(Data records)
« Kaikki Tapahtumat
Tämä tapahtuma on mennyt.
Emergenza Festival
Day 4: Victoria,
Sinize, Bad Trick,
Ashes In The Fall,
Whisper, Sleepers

==

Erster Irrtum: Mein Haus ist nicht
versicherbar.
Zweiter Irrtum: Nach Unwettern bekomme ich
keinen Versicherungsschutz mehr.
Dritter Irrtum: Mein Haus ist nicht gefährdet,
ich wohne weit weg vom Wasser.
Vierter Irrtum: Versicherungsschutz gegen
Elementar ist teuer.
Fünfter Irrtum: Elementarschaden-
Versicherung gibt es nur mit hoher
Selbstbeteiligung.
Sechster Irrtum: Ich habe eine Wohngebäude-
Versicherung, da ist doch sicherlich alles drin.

> **THE TASK**:
Look back at the entries above. Retype the line with "Tämä tapahtuma on mennyt.", the line with "Whisper, Sleepers", and all lines in between.

> **RESULT OF THIS EXERCISE**:
Tämä tapahtuma on mennyt.
Emergenza Festival
Day 4: Victoria,
Sinize, Bad Trick,
Ashes In The Fall,
Whisper, Sleepers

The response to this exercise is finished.